Enkel-brachiale index

Enkel-brachiale index (TBQ), cruro-brachiale quotiënt (CBQ), enkel-brachiale index of afsluiting drukmeting is een onderzoeksmethode die het risico op hart- en vaatziekten kan beschrijven. De test wordt als zeer specifiek en gevoelig beschouwd voor het detecteren van perifere arteriële ziekte (PAVD). Het risico om binnen een jaar te overlijden aan hart- en vaatziekten is naar verluidt verdrievoudigd voor patiënten met pathologische waarden in de ABI. De enkel-brachiale index voorspelt ook het risico op apoplexie (beroerte) beter dan de mate van verkalking van de kransslagaders (kransslagaders) en de dikte van de intima-media van de halsslagaders (halsslagaders).
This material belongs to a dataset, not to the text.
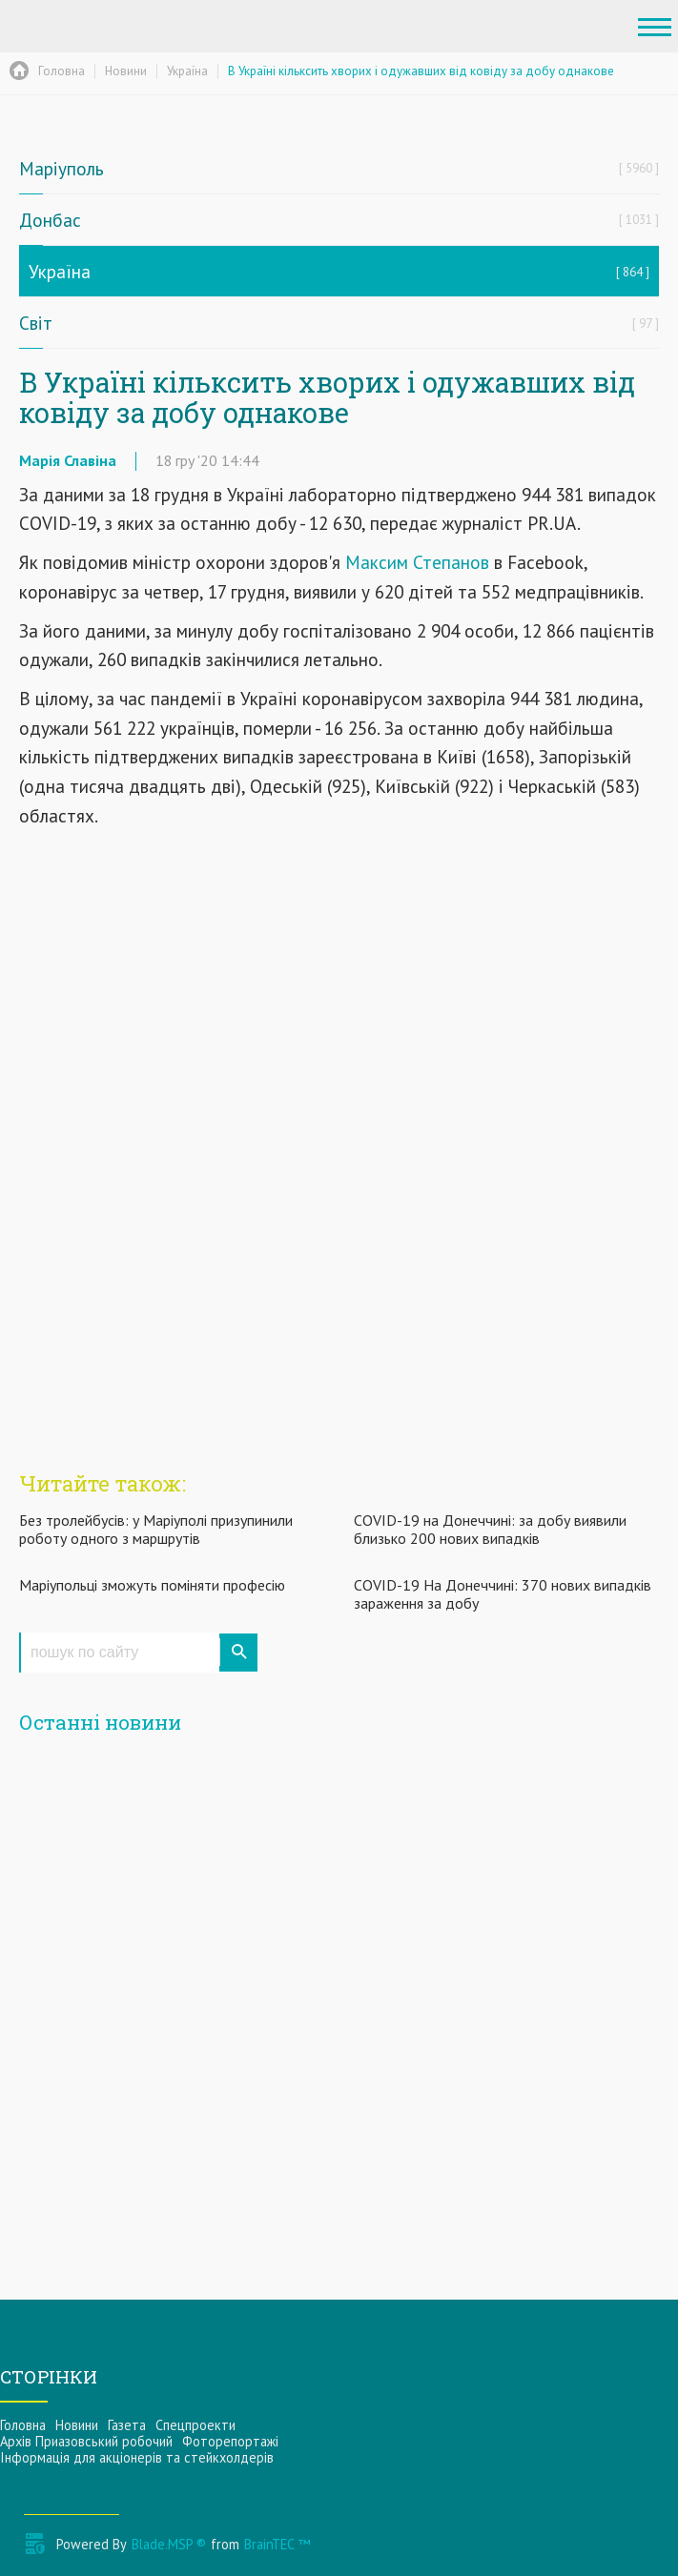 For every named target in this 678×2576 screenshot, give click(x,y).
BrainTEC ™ (277, 2544)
Indicaties (toepassingsgebieden)

  • Cardiovasculaire risicobeoordeling.
  • Vermoeden van perifere arteriële ziekte (pAVD).

Voor het onderzoek

  • Er is geen speciale voorbereiding nodig voor de patiënt.
  • De volgende punten zijn belangrijk voor de zinvolle bepaling:
    • De patiënt moet vóór de meting ten minste tien minuten liggen liggen
    • De meting wordt tweemaal uitgevoerd, telkens aan de rechter- en linkerkant
    • Voor de interpretatie van de waarden wordt het laagste quotiënt als basis voor de diagnose genomen. De procedure

Met de patiënt liggend, systolisch bloed druk (eerste bloeddruk waarde, in mmHg) wordt gemeten bij de enkel (achterste tibiaal slagader en anterieure tibiale slagader) en bovenarm (brachiale slagader). Uit deze waarden wordt dan een quotiënt gevormd (systolische enkel slagader druk / systolische arteriële druk in de arm). Bij gezonde individuen is het quotiënt ≥ 1, omdat bij het liggen de bloed druk bij de enkel komt overeen met die bij de bovenarm of is iets hoger. Bij vasculair zieke personen, bloed de druk op de enkel wordt verlaagd tijdens het liggen. Een pathologische enkel-brachiale index is een onafhankelijke risico-indicator voor verhoogde cardiovasculaire morbiditeit en mortaliteit (mortaliteit). Als het quotiënt wordt verlaagd tot onder 0.9, duidt dit op perifere arteriële occlusieve ziekte (pAVD), die op zijn beurt geassocieerd is met een significant verhoogd risico op een hartinfarct (hart- aanval) of apoplexie (beroerte​ Perifere arteriële occlusieve ziekte is meestal slechts een teken van atherosclerose (arteriosclerose, verharding van de slagaders), die door het hele lichaam voorkomt. Met behulp van de enkel-brachiale index kunnen de volgende stadia van pAVD worden onderscheiden:

Gemeten waarde Ernst van pAVD Fontaine-podium
> 1,3 Valse hoge waarde (vermoedelijke mediasclerose / mediasclerose van Mönckeberg) / verkalking van de middelste wandlaag van een extremiteitsslagader) -
> 0,9 Normale bevinding
0,75-0,9 Milde pAVK I-II
0,5-0,75 Matig-ernstige pAVK II-III
<0,5 Ernstige pAVD - trofische laesies zoals necrose (afsterven van weefsel), ulceratie (ulceratie), gangreen / speciale vorm van stollingsnecrose; het treedt op na langdurige relatieve of absolute ischemie (verminderde bloedstroom) en wordt veroorzaakt door necrose III-IV

Naarmate de ernst van perifere arteriële ziekte toeneemt, neemt de levensverwachting van de getroffen individuen dramatisch af. Het kan minder zijn dan bij sommige kankers. Als metabool syndroom tegelijkertijd aanwezig is, verdubbelt het cardiovasculaire risico weer. Verkeerde of onduidelijke waarden kunnen aanwezig zijn, vooral bij zeer oude personen of diabetici, aangezien deze vasculaire veranderingen kunnen vertonen die een correcte meting onmogelijk maken. Patiënten bij wie pathologische waarden in de enkel-brachiale index zijn gemeten, dienen in ieder geval te worden verwezen voor verdere angiologische diagnostiek (onderzoek door een specialist in ziekten van de schepen), aangezien een pathologische ABI een onafhankelijke indicator is van cardiovasculaire morbiditeit (ziekte-incidentie) en mortaliteit (sterftecijfer).